Have you ever wondered where baby carrots come from? Are they a separate, diminutive species of carrot, or are all those internet rumors true–that baby carrots are “manufactured” by grinding up all the broken and ugly big carrots that can’t be sold in the package and processing them into the “baby” carrots?
Let me set the record straight. Baby carrots are real carrots.
Baby carrots are the brainchild of a Bakersfield, CA farmer who was losing 70% of his carrot crop to waste due to imperfect looking carrots that he couldn’t sell. In the late 1980’s he came up with the idea to peel and cut the carrots that were too twisted or knobbly into pieces small enough to make use of their straight parts. He bought an industrial green-bean cutter, which just happened to cut things into two-inch pieces. Thus was born the standard size for a baby carrot. In 1989, he sold the “mini carrots” to a local supermarket, and the rest is history. Today baby carrots account for over 80% of all retail carrot sales. They are an economic juggernaut!
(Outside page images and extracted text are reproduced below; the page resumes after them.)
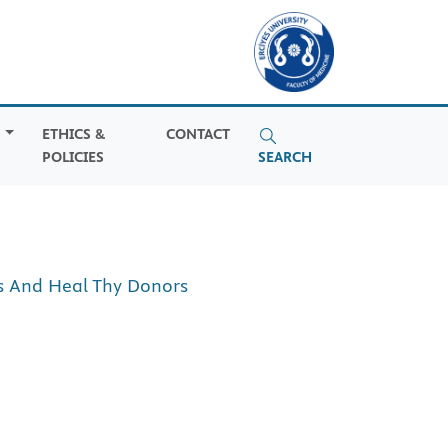
S
ETHICS &
CONTACT
POLICIES
SEARCH
ts And Heal Thy Donors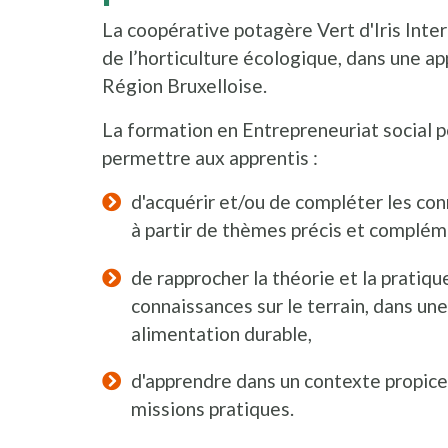
La coopérative potagère Vert d'Iris Inte
de l’horticulture écologique, dans une a
Région Bruxelloise.
La formation en Entrepreneuriat social po
permettre aux apprentis :
d'acquérir et/ou de compléter les con
à partir de thèmes précis et complém
de rapprocher la théorie et la pratiq
connaissances sur le terrain, dans un
alimentation durable,
d'apprendre dans un contexte propice 
missions pratiques.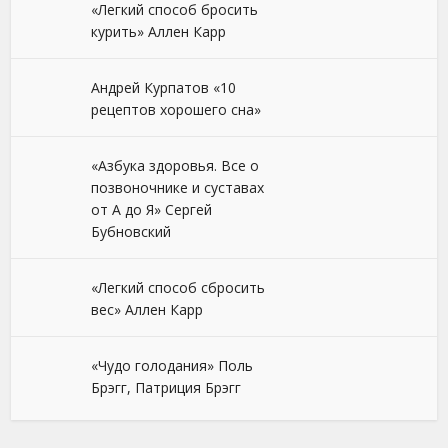
«Легкий способ бросить
курить» Аллен Карр
Андрей Курпатов «10
рецептов хорошего сна»
«Азбука здоровья. Все о
позвоночнике и суставах
от А до Я» Сергей
Бубновский
«Легкий способ сбросить
вес» Аллен Карр
«Чудо голодания» Поль
Брэгг, Патриция Брэгг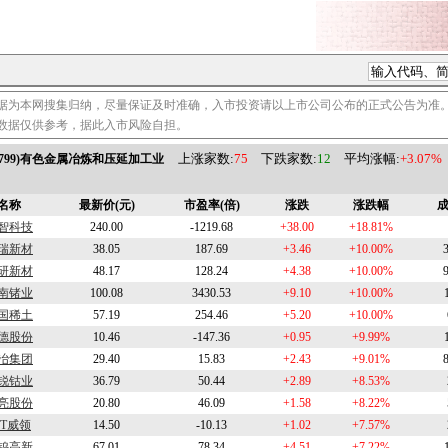
据为本网搜集归纳，尽量保证及时准确，入市投资请以上市公司公布的正式公告为准
数据仅供参考，据此入市风险自担。
上涨家数:
75
下跌家数:
12
平均涨幅:
+3.07%
3799)有色金属冶炼和压延加工业
名称
最新价(元)
市盈率(倍)
涨跌
涨跌幅
成
智科技
240.00
-1219.68
+38.00
+18.81%
瑞新材
38.05
187.69
+3.46
+10.00%
研新材
48.17
128.24
+4.38
+10.00%
南锗业
100.08
3430.53
+9.10
+10.00%
国稀土
57.19
254.46
+5.20
+10.00%
德股份
10.46
-147.36
+0.95
+9.99%
冶集团
29.40
15.83
+2.43
+9.01%
锐钴业
36.79
50.44
+2.89
+8.53%
亮股份
20.80
46.09
+1.58
+8.22%
ST威领
14.50
-10.13
+1.02
+7.57%
钨高新
67.01
78.34
+4.51
+7.22%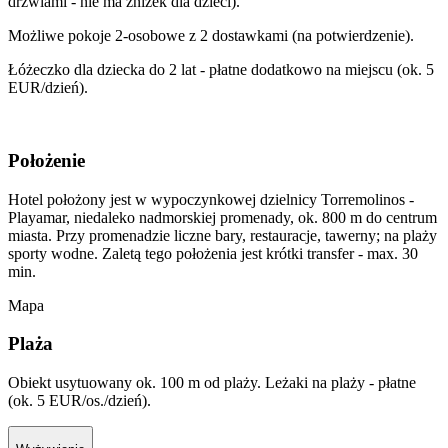
drzwiami - nie ma zniżek dla dzieci).
Możliwe pokoje 2-osobowe z 2 dostawkami (na potwierdzenie).
Łóżeczko dla dziecka do 2 lat - płatne dodatkowo na miejscu (ok. 5
EUR/dzień).
Położenie
Hotel położony jest w wypoczynkowej dzielnicy Torremolinos -
Playamar, niedaleko nadmorskiej promenady, ok. 800 m do centrum
miasta. Przy promenadzie liczne bary, restauracje, tawerny; na plaży
sporty wodne. Zaletą tego położenia jest krótki transfer - max. 30
min.
Mapa
Plaża
Obiekt usytuowany ok. 100 m od plaży. Leżaki na plaży - płatne
(ok. 5 EUR/os./dzień).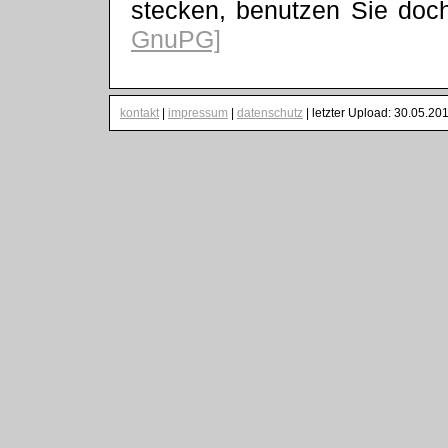
stecken, benutzen Sie do
GnuPG]
kontakt
|
impressum
|
datenschutz
| letzter Upload: 30.05.20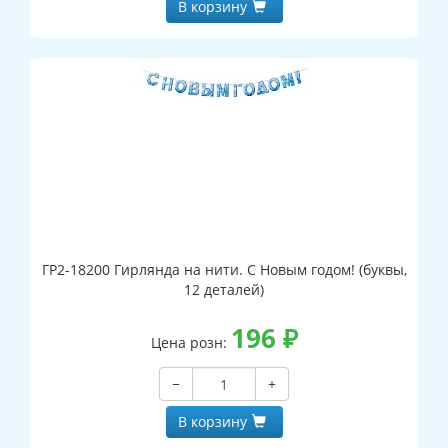
В корзину
ГР2-18200 Гирлянда на нити. С Новым годом! (буквы,
12 деталей)
196
₽
Цена розн:
−
+
В корзину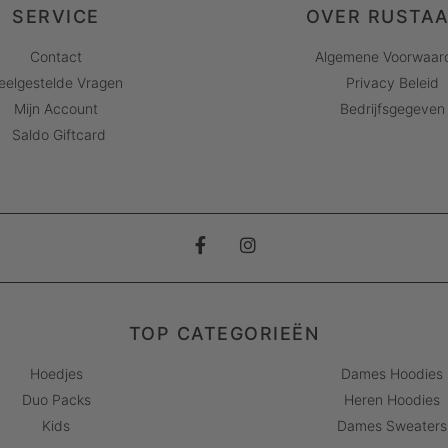
SERVICE
OVER RUSTA
Contact
Algemene Voorwaar
eelgestelde Vragen
Privacy Beleid
Mijn Account
Bedrijfsgegeven
Saldo Giftcard
TOP CATEGORIEËN
Hoedjes
Dames Hoodies
Duo Packs
Heren Hoodies
Kids
Dames Sweaters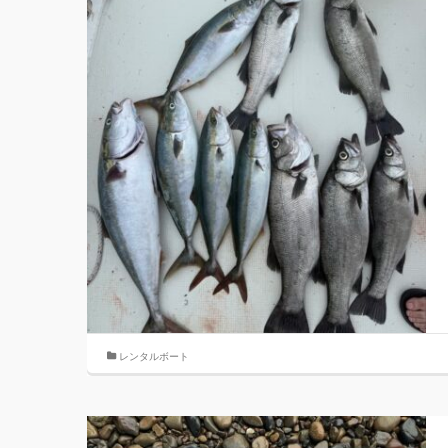
レンタルボート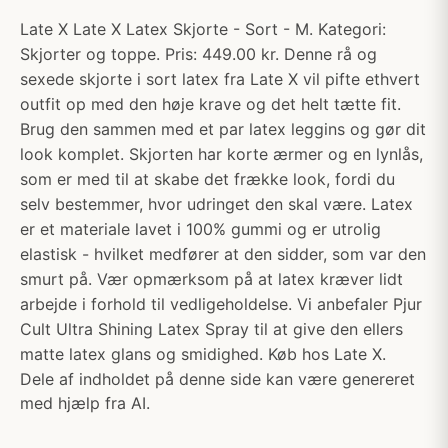
Late X Late X Latex Skjorte - Sort - M. Kategori:
Skjorter og toppe. Pris: 449.00 kr. Denne rå og
sexede skjorte i sort latex fra Late X vil pifte ethvert
outfit op med den høje krave og det helt tætte fit.
Brug den sammen med et par latex leggins og gør dit
look komplet. Skjorten har korte ærmer og en lynlås,
som er med til at skabe det frække look, fordi du
selv bestemmer, hvor udringet den skal være. Latex
er et materiale lavet i 100% gummi og er utrolig
elastisk - hvilket medfører at den sidder, som var den
smurt på. Vær opmærksom på at latex kræver lidt
arbejde i forhold til vedligeholdelse. Vi anbefaler Pjur
Cult Ultra Shining Latex Spray til at give den ellers
matte latex glans og smidighed. Køb hos Late X.
Dele af indholdet på denne side kan være genereret
med hjælp fra AI.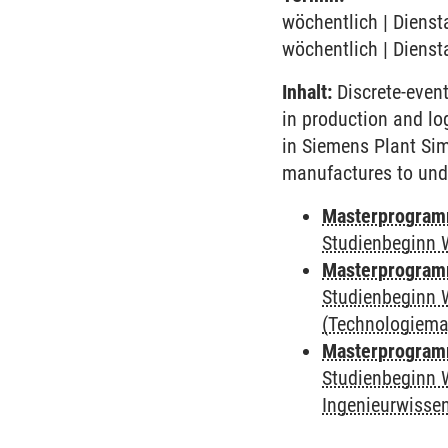
wöchentlich | Dienst
wöchentlich | Dienst
Inhalt:
Discrete-even
in production and lo
in Siemens Plant Sim
manufactures to und
Masterprogram
Studienbeginn 
Masterprogram
Studienbeginn 
(Technologiem
Masterprogram
Studienbeginn 
Ingenieurwisse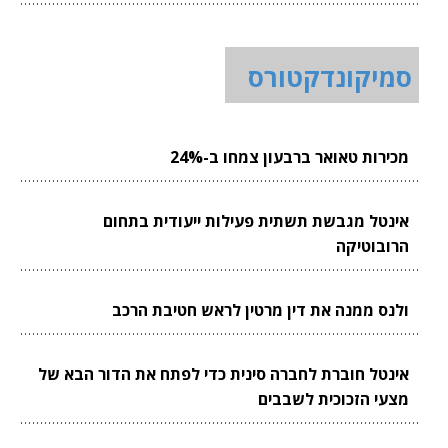
סמיקונדקטורס
מכירות טאואר ברבעון צמחו ב-24%
אינטל מגבשת תשתית פעילות ייעודית בתחום
הרובוטיקה
ולנס ממנה את דין מרטין לראש חטיבת הרכב
אינטל חוברת לחברה סינית כדי לפתח את הדור הבא של
מצעי הזכוכית לשבבים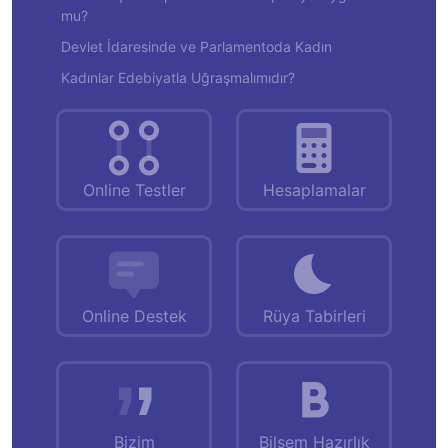
mu?
Devlet İdaresinde ve Parlamentoda Kadın
Kadınlar Edebiyatla Uğraşmalımıdır?
Online Testler
Hesaplamalar
Online Destek
Rüya Tabirleri
Bizim
Bilsem Hazırlık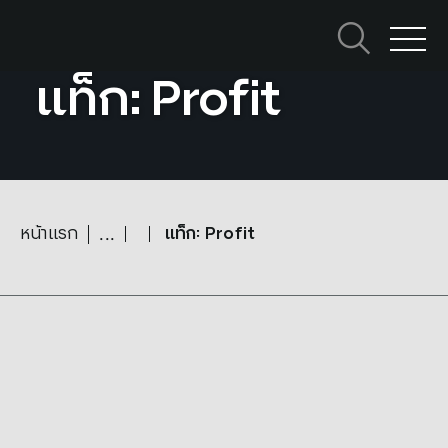
Skip
to
ค้นหาใน SCBX
content
Search
แท็ก: Profit
for:
หน้าแรก
แท็ก: Profit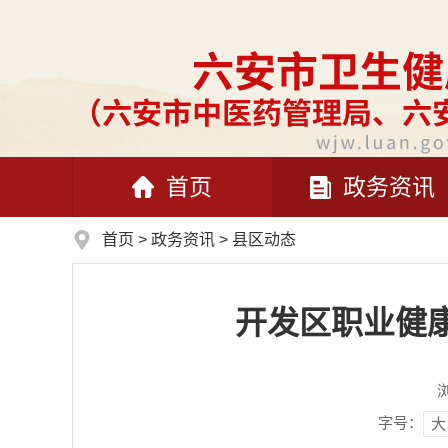
首页
政务资讯
首页
>
政务资讯
>
县区动态
开发区职业健康
字号：
大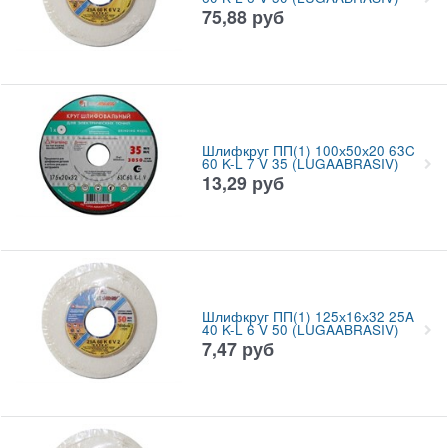
75,88
руб
Шлифкруг ПП(1) 100х50х20 63C
60 K-L 7 V 35 (LUGAABRASIV)
13,29
руб
Шлифкруг ПП(1) 125х16х32 25A
40 K-L 6 V 50 (LUGAABRASIV)
7,47
руб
The technique for growing, peeling and cutting carrots into “babies” has been perfected. Today, the carrots used to make baby carrots are not the misfits. They begin as full-size, long and slender carrots which have been bred for size, diameter, and uniform color—a hybrid carrot that combines the best qualities of more than 250 known commercial carrot varieties. To get the best tasting carrots, they are allowed to grow almost to full maturity before harvesting. The ideal carrot is about 5/8-inch in diameter and 14 inches long, a length that allows the carrot to be cut into four 2-inch pieces to make baby carrots.
After being cut, the carrot pieces go through a peeler to remove their skins. While going through the peeler, they tumble together (like a rock tumbler), so the edges get “polished” by other carrots during the process. This is why baby carrots are smooth and uniform looking.
So there you have it. Baby carrots are real food. Continue to enjoy them as snacks and in your meals.